- Born: J.F.O. McAllister February 13, 1956 (age 70) United States
- Education: Yale University (BA) Linacre College, Oxford (DPhil)
- Occupations: Managing Partner at McAllister Olivarius; Journalist

= Jef McAllister =

American journalist

J.F.O. 'Jef' McAllister (born February 13, 1956) is an American journalist, author and lawyer. Formerly the London Bureau Chief of Time magazine, he is currently the Managing Partner of McAllister Olivarius, an international law firm headquartered in London. He is married to Ann Olivarius.

== Education and career ==
McAllister graduated summa cum laude, Phi Beta Kappa from Yale College in 1977 with a concentration in American diplomatic history. He spent one year as a reporter in the Philippines on a Luce Scholarship. He then attended Linacre College at Oxford University as a Marshall Scholar, earning a D.Phil. in Modern History. While there he co-wrote The Right Hand of Power, the memoirs of U. Alexis Johnson. McAllister then returned to law school at Yale, before becoming a career journalist.

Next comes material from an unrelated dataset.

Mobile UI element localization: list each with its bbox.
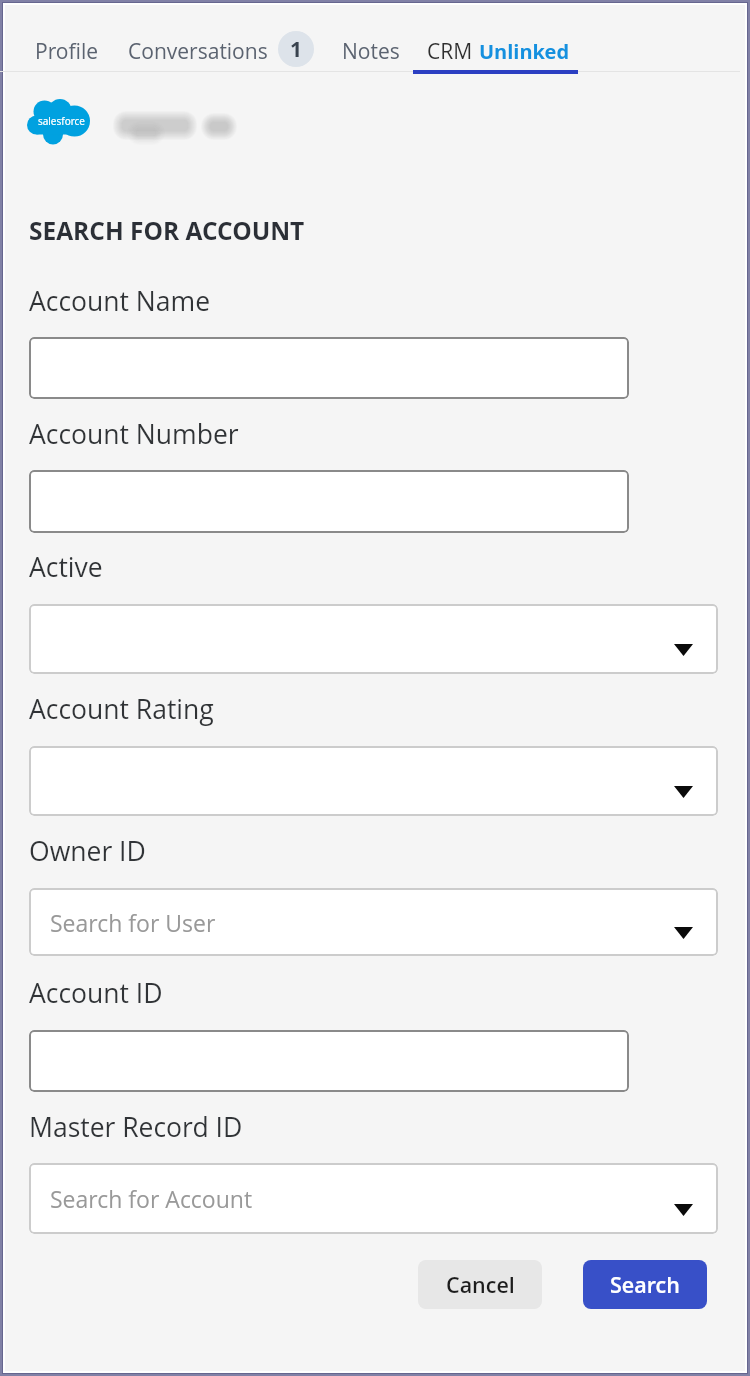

Between 1995 and 1997, McAllister was Time magazine's White House Correspondent, covering foreign and domestic policies and the internal politics of the Clinton Administration. In his previous assignment as Diplomatic Correspondent, McAllister accompanied Secretaries of State James Baker, Lawrence Eagleburger and Warren Christopher on their foreign travels, and contributed to or wrote more than 40 cover stories on diplomacy.

McAllister served as Chief of Time magazine's London Bureau from 1999 to 2007, covering the U.K. and Ireland for Time and Time International, and for writing widely about Europe and its relations with the rest of the world. In this role, he authored cover stories on Tony Blair, the 2005 United Kingdom general election, EU expansion, Muslims in Europe, the siege in the Russian city of Beslan, terrorist bombings in London, the 2006 G-8 summit and the BBC. In 2006 he won the Foreign Press Association's award for Best Story by a Foreign Correspondent, for his cover story on how Queen Elizabeth has modernized the monarchy.

Since 2007, he has been the managing partner of McAllister Olivarius. In addition to his legal practice, he comments regularly on politics and diplomacy for the BBC and other news organisations.